Journal Entry ~ 10/08/17

8 Let them thank the LORD for his steadfast love, for his wondrous works to the children of man! 
9 For he satisfies the longing soul, and the hungry soul he fills with good things.  - Psalm 107:8-9

Even as believers, we can end up out in the desert if we’re not careful. When troubles come, it’s tempting to isolate and walk out into the wilderness alone.  Our struggles overwhelm us, and we simply don’t want to be around other people.  Our natural tendency is to turn inward and keep our trials to ourselves when the storms come. Sometimes it’s because we fear judgment from others, sometimes it’s the shame or guilt in our own heads that keep us isolated. Sometimes it’s because we don’t want to carry the burden of our struggles for other people, sometimes we just don’t want to hear what other people have to say.

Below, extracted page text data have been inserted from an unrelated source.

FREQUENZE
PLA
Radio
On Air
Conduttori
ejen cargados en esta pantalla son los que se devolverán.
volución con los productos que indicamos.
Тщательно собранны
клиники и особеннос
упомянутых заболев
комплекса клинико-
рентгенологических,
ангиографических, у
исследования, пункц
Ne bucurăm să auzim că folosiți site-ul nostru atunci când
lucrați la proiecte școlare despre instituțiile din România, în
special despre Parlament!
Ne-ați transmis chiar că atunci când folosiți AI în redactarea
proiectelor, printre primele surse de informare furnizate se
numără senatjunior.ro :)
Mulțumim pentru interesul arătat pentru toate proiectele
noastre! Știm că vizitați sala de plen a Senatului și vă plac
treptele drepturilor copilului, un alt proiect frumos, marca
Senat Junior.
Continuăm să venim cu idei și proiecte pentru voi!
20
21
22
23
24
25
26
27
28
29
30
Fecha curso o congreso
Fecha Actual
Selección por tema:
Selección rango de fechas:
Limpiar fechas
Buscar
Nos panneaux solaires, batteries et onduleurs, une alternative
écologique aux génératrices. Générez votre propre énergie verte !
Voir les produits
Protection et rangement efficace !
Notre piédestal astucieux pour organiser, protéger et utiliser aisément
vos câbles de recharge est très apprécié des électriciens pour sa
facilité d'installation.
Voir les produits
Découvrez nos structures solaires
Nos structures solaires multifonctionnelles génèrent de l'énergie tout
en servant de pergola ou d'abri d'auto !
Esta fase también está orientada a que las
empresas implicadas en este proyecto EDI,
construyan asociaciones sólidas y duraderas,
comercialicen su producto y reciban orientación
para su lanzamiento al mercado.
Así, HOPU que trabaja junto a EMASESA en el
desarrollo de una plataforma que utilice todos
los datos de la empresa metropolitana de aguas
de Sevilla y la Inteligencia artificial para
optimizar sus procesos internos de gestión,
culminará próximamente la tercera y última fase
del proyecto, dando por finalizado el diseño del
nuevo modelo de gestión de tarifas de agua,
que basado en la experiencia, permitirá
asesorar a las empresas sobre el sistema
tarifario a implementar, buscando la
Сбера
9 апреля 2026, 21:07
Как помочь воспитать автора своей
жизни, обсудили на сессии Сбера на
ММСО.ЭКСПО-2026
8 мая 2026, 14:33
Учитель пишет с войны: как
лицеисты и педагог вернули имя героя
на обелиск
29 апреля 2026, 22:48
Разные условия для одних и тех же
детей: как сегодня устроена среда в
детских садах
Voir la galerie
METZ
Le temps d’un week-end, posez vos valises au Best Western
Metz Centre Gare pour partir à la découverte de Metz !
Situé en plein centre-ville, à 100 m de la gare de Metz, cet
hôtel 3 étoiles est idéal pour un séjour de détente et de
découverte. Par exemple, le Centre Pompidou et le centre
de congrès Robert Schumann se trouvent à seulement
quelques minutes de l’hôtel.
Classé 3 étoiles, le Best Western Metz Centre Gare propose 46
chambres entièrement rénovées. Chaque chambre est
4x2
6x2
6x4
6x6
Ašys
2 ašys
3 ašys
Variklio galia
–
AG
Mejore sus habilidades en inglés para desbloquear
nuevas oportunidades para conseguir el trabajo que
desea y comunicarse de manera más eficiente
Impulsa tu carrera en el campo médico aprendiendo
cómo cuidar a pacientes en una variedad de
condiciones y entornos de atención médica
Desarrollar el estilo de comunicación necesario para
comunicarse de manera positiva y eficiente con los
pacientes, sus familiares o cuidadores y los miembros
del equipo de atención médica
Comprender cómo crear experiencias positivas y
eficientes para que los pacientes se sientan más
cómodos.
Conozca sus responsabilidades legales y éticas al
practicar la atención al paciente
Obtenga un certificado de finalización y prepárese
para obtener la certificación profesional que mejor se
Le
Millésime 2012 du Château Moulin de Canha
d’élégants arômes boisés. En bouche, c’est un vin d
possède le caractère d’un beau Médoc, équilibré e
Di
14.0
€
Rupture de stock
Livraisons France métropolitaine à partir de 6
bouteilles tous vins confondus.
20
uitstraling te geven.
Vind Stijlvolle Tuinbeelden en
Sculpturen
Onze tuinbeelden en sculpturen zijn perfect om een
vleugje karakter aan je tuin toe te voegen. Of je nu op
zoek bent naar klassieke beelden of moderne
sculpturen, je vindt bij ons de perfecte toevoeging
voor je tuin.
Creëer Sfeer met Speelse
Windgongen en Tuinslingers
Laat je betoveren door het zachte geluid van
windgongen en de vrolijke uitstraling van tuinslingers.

When I was first diagnosed with breast cancer, I did not want to tell my co-workers. We were returning from summer break, and I just didn’t want to burden anyone with the news as everyone was sharing their summer fun. It seemed like such a heavy weight to drop in the middle of the happy, light conversations that always happen at the beginning of a new school year.  I have always treasured the promise of a new school year, the light-hearted conversations, the celebrations of milestones and accomplishments, the tales of adventure from summer, the excitement as we look forward to a new school year.  I did not want to be the cause for a shift in any of those conversations.  A cancer diagnosis is a heavy conversation that immediately minimizes anything else being shared in the room, and I did not want to be that person.  On top of the weight, the sad reality is when you tell someone about a cancer diagnosis, you feel almost as if you need to hold the burden for them as they struggle to respond under the heaviness of it all. They feel terrible, and while they’re trying to figure out how to respond, you end up trying to find a way to make them feel better about your diagnosis. It’s awkward and hard to do over and over again. It’s easier to just isolate and not say anything at all. 

Isolating is never part of God’s plan for us when we are walking through difficult trials. He created us to be relational beings who live in community with one another. We are supposed to be relying on one another and carrying each another’s burdens in this life. Any time you desire to isolate, you can rest assured it’s not from Him.  To be clear, isolating is very different from choosing to be alone with God. There are times when God calls us to be alone with Him, to be still and know that He is God. In those moments, you feel His presence, His comfort, His strength, and you know you are not alone.  Isolating is very different - it’s when we wander out into the desert alone, carrying our burdens by ourselves, looking and longing for comfort, but unable to find it because we cannot share our struggles with anyone.  We feel alone when we isolate, and the weight of our trials feel overwhelming.  We hide our burdens from others and we guard our hearts from anyone trying to penetrate. You have to know that is never His plan for us. When we feel that way, when our desire is to isolate, we must recognize that is from the enemy. The enemy will convince us there will be judgment, or that our bad news will ruin someone else’s good day, or that nobody will care anyway, so why bother. He will keep us out in the wilderness with that kind of thinking if we let him. God doesn’t want you out in the desert, God wants you in community, especially when you’re walking through challenges.  It is through those people in your life that God will bring you His strength, His comfort, His peace. The people in your life are meant to walk the difficult road with you, helping you to carry the burden of your trial. Yes, it can be hard to open up and trust others to be there for you when you need them, but if you take that leap of faith, God shows up in some pretty spectacular ways. 

I’m so thankful I belong to a community of believers who stopped me from trying to isolate when I was first diagnosed. The night before school started, the ladies in my small group confronted me rather directly and didn't hesitate to let me know my thinking was off track. I was headed straight for the desert and I didn’t even realize it.  It took effort to get up on top of those feelings to isolate. I still wanted to keep it all to myself. I didn’t want to talk about it. But those ladies continued to block my entrance to the desert by challenging my thinking - that’s community. That’s why God calls us to live in community and not in the desert alone. We need to carry one other’s burdens, and we need to watch out for each other.  We need to let each other know when we've started to wander out into the desert.  Those ladies prayed for strength for me that night, to have the courage to tell others.  It was still so incredibly difficult to share the diagnosis with my co-workers, but I am so happy I did.  In them, I found strength and encouragement I would not have found had I kept it to myself in those first few weeks. I am so thankful that His plan is for us to live in community, supporting and encouraging one another, and carrying each other’s burdens.